[Dataset content]
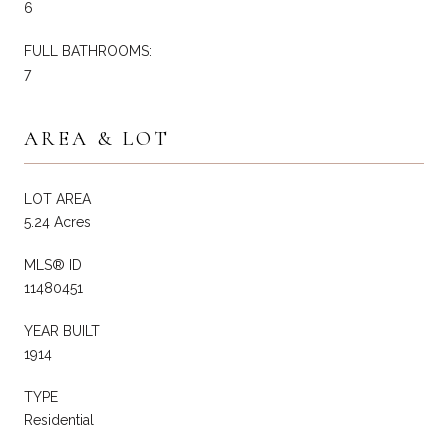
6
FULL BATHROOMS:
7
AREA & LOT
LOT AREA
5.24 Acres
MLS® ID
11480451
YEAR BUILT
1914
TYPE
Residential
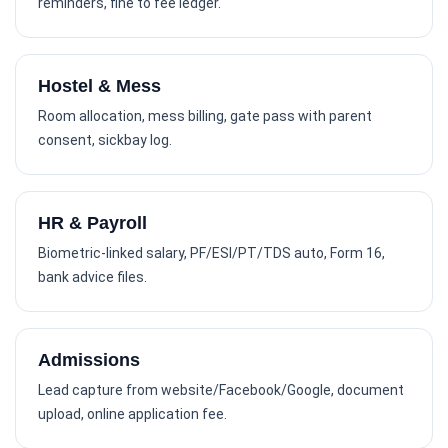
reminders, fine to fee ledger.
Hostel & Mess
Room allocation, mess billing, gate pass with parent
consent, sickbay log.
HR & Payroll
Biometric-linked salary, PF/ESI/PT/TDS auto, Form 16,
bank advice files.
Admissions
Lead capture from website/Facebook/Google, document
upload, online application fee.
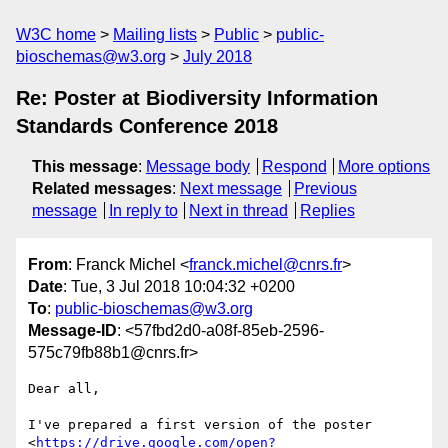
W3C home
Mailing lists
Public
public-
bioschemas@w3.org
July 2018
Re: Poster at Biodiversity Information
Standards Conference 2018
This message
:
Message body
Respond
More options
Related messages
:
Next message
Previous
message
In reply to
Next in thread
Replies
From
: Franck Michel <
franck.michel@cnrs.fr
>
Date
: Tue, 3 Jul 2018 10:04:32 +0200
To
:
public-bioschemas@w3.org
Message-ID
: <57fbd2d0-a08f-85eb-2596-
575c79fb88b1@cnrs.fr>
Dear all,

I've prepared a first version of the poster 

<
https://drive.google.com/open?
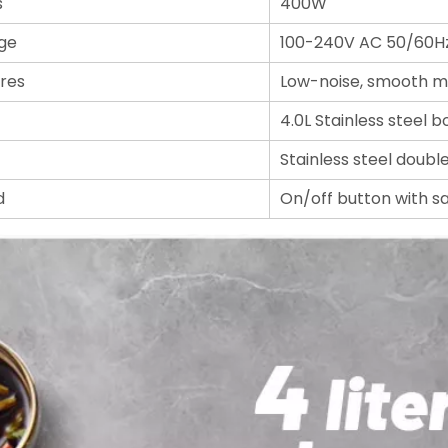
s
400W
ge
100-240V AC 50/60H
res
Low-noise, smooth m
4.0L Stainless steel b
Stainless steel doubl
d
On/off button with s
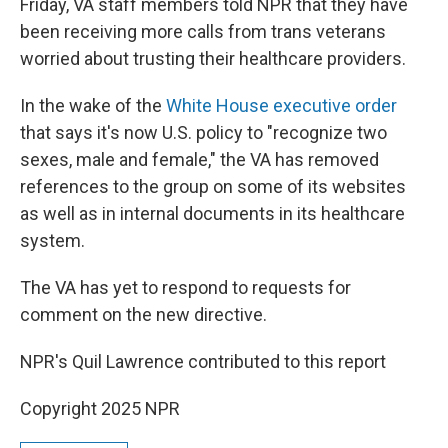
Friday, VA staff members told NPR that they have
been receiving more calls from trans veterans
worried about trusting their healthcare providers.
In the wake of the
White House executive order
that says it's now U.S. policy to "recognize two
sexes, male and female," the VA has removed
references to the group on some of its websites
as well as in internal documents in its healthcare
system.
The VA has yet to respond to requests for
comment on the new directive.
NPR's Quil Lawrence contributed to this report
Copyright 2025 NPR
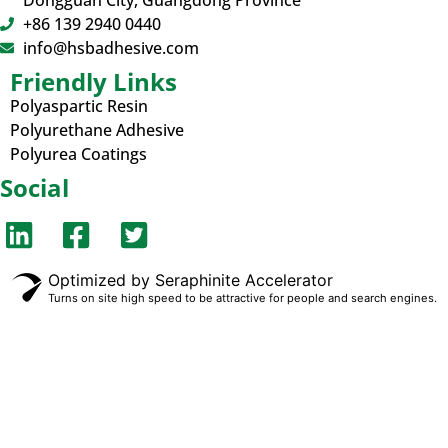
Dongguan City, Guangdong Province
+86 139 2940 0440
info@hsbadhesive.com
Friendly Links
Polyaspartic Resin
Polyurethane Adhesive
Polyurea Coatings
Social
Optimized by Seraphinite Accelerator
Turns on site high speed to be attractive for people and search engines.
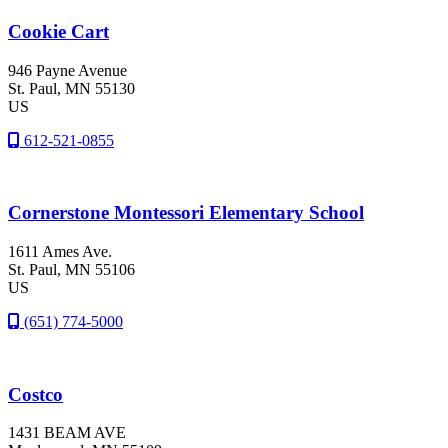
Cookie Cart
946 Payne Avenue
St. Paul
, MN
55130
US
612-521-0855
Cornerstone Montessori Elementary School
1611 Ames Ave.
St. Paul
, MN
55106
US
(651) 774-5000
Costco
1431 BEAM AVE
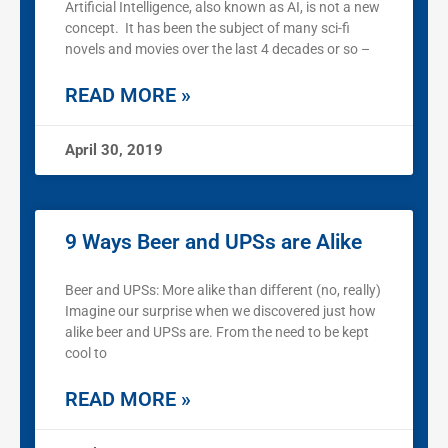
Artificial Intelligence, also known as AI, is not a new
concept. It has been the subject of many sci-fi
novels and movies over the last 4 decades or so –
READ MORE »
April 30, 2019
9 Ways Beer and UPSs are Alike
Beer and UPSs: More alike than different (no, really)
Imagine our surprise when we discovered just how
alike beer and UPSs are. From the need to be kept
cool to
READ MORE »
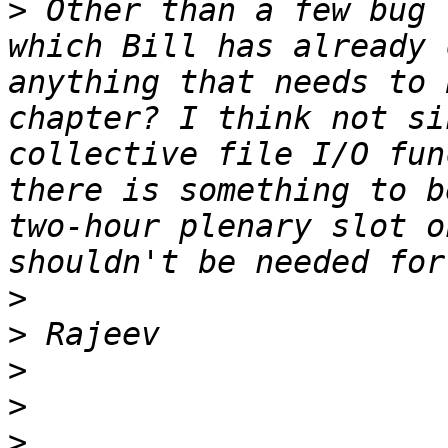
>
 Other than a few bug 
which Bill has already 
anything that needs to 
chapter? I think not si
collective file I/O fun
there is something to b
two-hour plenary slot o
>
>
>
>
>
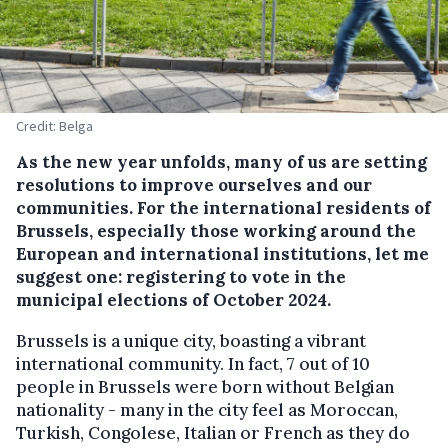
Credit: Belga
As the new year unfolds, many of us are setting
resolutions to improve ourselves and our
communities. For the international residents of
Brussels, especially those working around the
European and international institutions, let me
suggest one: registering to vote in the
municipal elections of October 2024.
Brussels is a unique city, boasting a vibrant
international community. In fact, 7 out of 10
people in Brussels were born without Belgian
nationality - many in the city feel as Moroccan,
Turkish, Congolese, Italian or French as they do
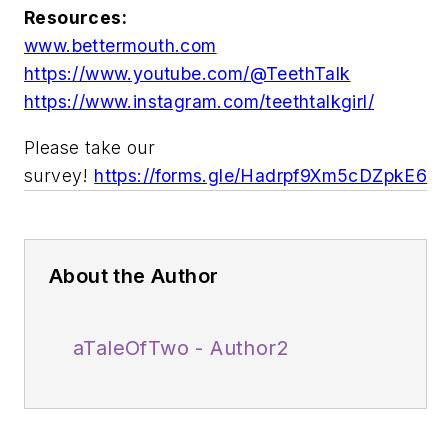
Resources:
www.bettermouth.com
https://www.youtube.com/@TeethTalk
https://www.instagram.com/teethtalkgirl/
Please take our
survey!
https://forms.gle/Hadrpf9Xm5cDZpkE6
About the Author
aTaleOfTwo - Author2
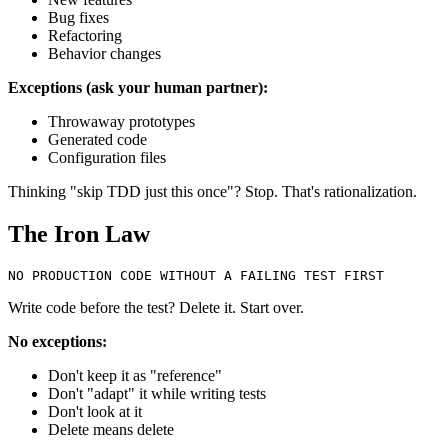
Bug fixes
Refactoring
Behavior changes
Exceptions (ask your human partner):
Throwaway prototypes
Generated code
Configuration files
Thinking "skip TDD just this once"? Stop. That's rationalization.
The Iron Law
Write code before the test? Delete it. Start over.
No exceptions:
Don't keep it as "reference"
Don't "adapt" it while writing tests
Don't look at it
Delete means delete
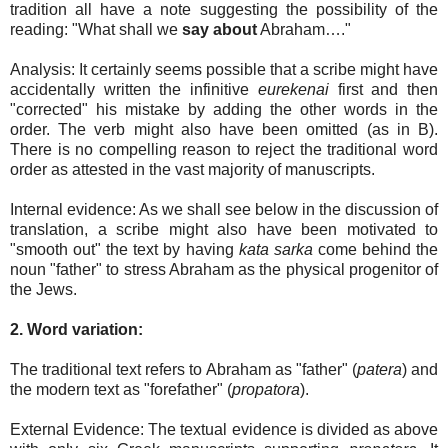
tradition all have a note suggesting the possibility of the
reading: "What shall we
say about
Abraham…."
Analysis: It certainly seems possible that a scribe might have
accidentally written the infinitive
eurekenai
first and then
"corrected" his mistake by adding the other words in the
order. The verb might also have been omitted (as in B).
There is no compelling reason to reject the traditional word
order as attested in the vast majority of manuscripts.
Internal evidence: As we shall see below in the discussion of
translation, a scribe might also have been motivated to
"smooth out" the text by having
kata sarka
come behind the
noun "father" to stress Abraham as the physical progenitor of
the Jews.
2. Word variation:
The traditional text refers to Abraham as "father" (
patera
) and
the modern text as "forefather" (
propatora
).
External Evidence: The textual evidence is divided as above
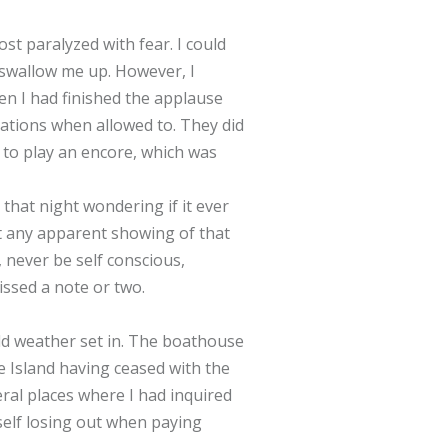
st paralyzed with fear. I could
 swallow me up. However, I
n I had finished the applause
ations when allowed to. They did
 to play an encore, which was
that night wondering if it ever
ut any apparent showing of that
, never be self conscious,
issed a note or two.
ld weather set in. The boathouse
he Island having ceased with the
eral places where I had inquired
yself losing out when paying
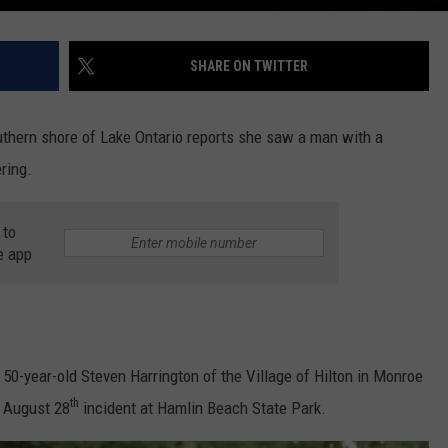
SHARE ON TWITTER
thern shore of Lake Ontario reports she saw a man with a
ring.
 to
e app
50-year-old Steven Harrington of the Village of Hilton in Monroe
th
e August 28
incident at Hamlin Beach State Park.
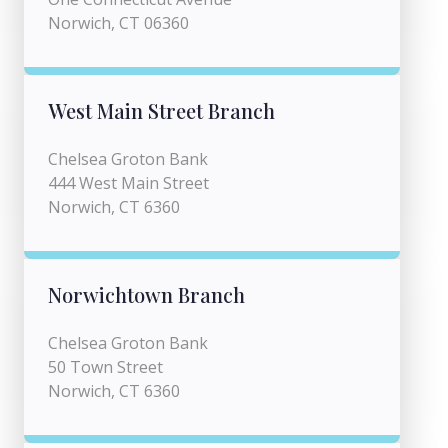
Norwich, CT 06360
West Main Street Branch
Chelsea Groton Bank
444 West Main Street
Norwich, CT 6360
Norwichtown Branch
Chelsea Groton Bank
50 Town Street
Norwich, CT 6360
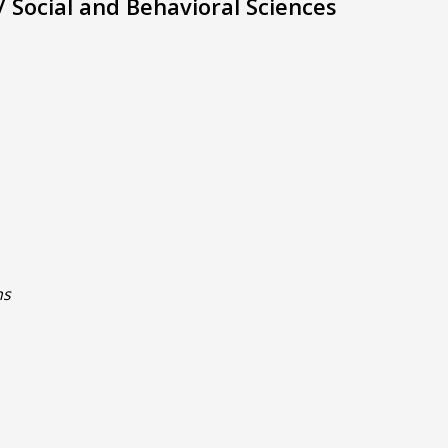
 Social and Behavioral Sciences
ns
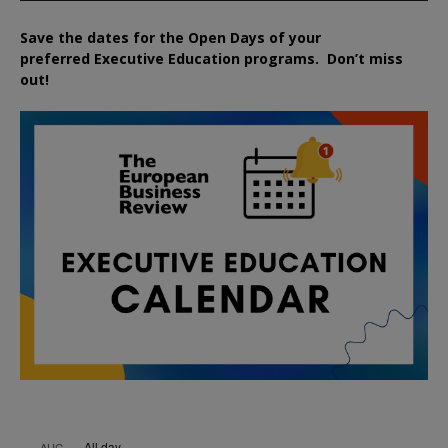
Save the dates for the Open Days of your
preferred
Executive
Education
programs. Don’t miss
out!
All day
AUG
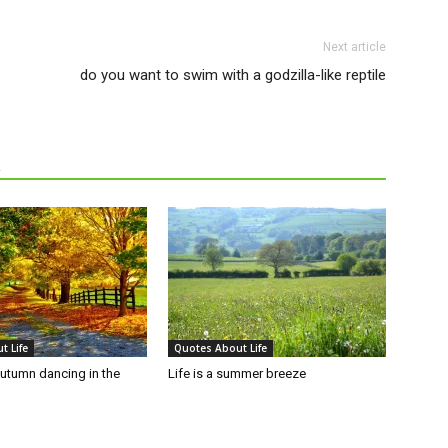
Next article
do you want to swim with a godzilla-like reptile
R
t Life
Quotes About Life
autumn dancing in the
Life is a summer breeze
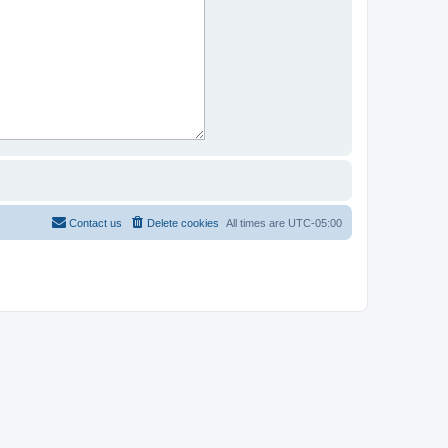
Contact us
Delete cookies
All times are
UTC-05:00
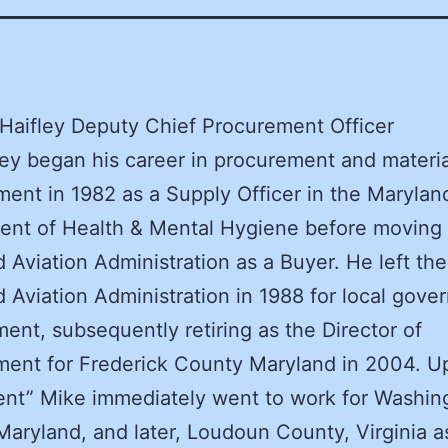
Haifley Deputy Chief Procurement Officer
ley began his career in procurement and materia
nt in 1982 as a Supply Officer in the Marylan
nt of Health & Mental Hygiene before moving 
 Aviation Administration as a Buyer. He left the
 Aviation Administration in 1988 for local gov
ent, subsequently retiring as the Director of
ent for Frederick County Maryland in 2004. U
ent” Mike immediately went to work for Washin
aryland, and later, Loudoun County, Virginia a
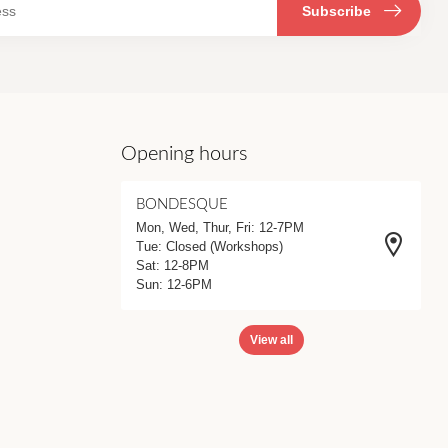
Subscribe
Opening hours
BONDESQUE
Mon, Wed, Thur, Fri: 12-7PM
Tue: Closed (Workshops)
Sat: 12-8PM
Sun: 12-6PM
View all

[Work instructions] Reproduce the records exactly, images excluded.

[Your solution]
6
FULL BATHROOMS:
7
AREA & LOT
LOT AREA
5.24 Acres
MLS® ID
11480451
YEAR BUILT
1914
TYPE
Residential
reminders, fine to fee ledger.
Hostel & Mess
Room allocation, mess billing, gate pass with parent
consent, sickbay log.
HR & Payroll
Biometric-linked salary, PF/ESI/PT/TDS auto, Form 16,
bank advice files.
Admissions
Lead capture from website/Facebook/Google, document
upload, online application fee.
W3C home
Mailing lists
Public
public-
bioschemas@w3.org
July 2018
Re: Poster at Biodiversity Information
Standards Conference 2018
This message
:
Message body
Respond
More options
Related messages
:
Next message
Previous
message
In reply to
Next in thread
Replies
From
: Franck Michel <
franck.michel@cnrs.fr
>
Date
: Tue, 3 Jul 2018 10:04:32 +0200
To
:
public-bioschemas@w3.org
Message-ID
: <57fbd2d0-a08f-85eb-2596-
575c79fb88b1@cnrs.fr>
Dear all,

I've prepared a first version of the poster 

<
https://drive.google.com/open?
s
400W
ge
100-240V AC 50/60H
res
Low-noise, smooth m
4.0L Stainless steel b
Stainless steel doubl
d
On/off button with s
Friday, VA staff members told NPR that they have
been receiving more calls from trans veterans
worried about trusting their healthcare providers.
In the wake of the
White House executive order
that says it's now U.S. policy to "recognize two
sexes, male and female," the VA has removed
references to the group on some of its websites
as well as in internal documents in its healthcare
system.
The VA has yet to respond to requests for
comment on the new directive.
NPR's Quil Lawrence contributed to this report
Copyright 2025 NPR
Dongguan City, Guangdong Province
+86 139 2940 0440
info@hsbadhesive.com
Friendly Links
Polyaspartic Resin
Polyurethane Adhesive
Polyurea Coatings
Social
Optimized by Seraphinite Accelerator
Turns on site high speed to be attractive for people and search engines.
Cookie Cart
946 Payne Avenue
St. Paul
, MN
55130
US
612-521-0855
Cornerstone Montessori Elementary School
1611 Ames Ave.
St. Paul
, MN
55106
US
(651) 774-5000
Costco
1431 BEAM AVE
Artificial Intelligence, also known as AI, is not a new
concept. It has been the subject of many sci-fi
novels and movies over the last 4 decades or so –
READ MORE »
April 30, 2019
9 Ways Beer and UPSs are Alike
Beer and UPSs: More alike than different (no, really)
Imagine our surprise when we discovered just how
alike beer and UPSs are. From the need to be kept
cool to
READ MORE »
>
 Other than a few bug 
which Bill has already 
anything that needs to 
chapter? I think not si
collective file I/O fun
there is something to b
two-hour plenary slot o
>
>
>
>
>
Credit: Belga
As the new year unfolds, many of us are setting
resolutions to improve ourselves and our
communities. For the international residents of
Brussels, especially those working around the
European and international institutions, let me
suggest one: registering to vote in the
municipal elections of October 2024.
Brussels is a unique city, boasting a vibrant
international community. In fact, 7 out of 10
people in Brussels were born without Belgian
nationality - many in the city feel as Moroccan,
Turkish, Congolese, Italian or French as they do
Resources:
www.bettermouth.com
https://www.youtube.com/@TeethTalk
https://www.instagram.com/teethtalkgirl/
Please take our
survey!
https://forms.gle/Hadrpf9Xm5cDZpkE6
About the Author
aTaleOfTwo - Author2
Bug fixes
Refactoring
Behavior changes
Exceptions (ask your human partner):
Throwaway prototypes
Generated code
Configuration files
Thinking "skip TDD just this once"? Stop. That's rationalization.
The Iron Law
Write code before the test? Delete it. Start over.
No exceptions:
Don't keep it as "reference"
Don't "adapt" it while writing tests
Don't look at it
Delete means delete
tradition all have a note suggesting the possibility of the
reading: "What shall we
say about
Abraham…."
Analysis: It certainly seems possible that a scribe might have
accidentally written the infinitive
eurekenai
first and then
"corrected" his mistake by adding the other words in the
order. The verb might also have been omitted (as in B).
There is no compelling reason to reject the traditional word
order as attested in the vast majority of manuscripts.
Internal evidence: As we shall see below in the discussion of
translation, a scribe might also have been motivated to
"smooth out" the text by having
kata sarka
come behind the
noun "father" to stress Abraham as the physical progenitor of
the Jews.
2. Word variation:
The traditional text refers to Abraham as "father" (
patera
) and
the modern text as "forefather" (
propatora
).
External Evidence: The textual evidence is divided as above
st paralyzed with fear. I could
 swallow me up. However, I
n I had finished the applause
ations when allowed to. They did
 to play an encore, which was
that night wondering if it ever
ut any apparent showing of that
, never be self conscious,
issed a note or two.
ld weather set in. The boathouse
he Island having ceased with the
eral places where I had inquired
yself losing out when paying
SHARE ON TWITTER
thern shore of Lake Ontario reports she saw a man with a
ring.
 to
e app
50-year-old Steven Harrington of the Village of Hilton in Monroe
th
e August 28
incident at Hamlin Beach State Park.
Norwich, CT 06360
West Main Street Branch
Chelsea Groton Bank
444 West Main Street
Norwich, CT 6360
Norwichtown Branch
Chelsea Groton Bank
50 Town Street
Norwich, CT 6360
 Social and Behavioral Sciences
ns
Save the dates for the Open Days of your
preferred
Executive
Education
programs. Don’t miss
out!
All day
AUG
Next article
do you want to swim with a godzilla-like reptile
R
t Life
Quotes About Life
autumn dancing in the
Life is a summer breeze
Contact us
Delete cookies
All times are
UTC-05:00
Haifley Deputy Chief Procurement Officer
ley began his career in procurement and materia
nt in 1982 as a Supply Officer in the Marylan
nt of Health & Mental Hygiene before moving 
 Aviation Administration as a Buyer. He left the
 Aviation Administration in 1988 for local gov
ent, subsequently retiring as the Director of
ent for Frederick County Maryland in 2004. U
ent” Mike immediately went to work for Washin
aryland, and later, Loudoun County, Virginia a
Subscribe
Opening hours
BONDESQUE
Mon, Wed, Thur, Fri: 12-7PM
Tue: Closed (Workshops)
Sat: 12-8PM
Sun: 12-6PM
View all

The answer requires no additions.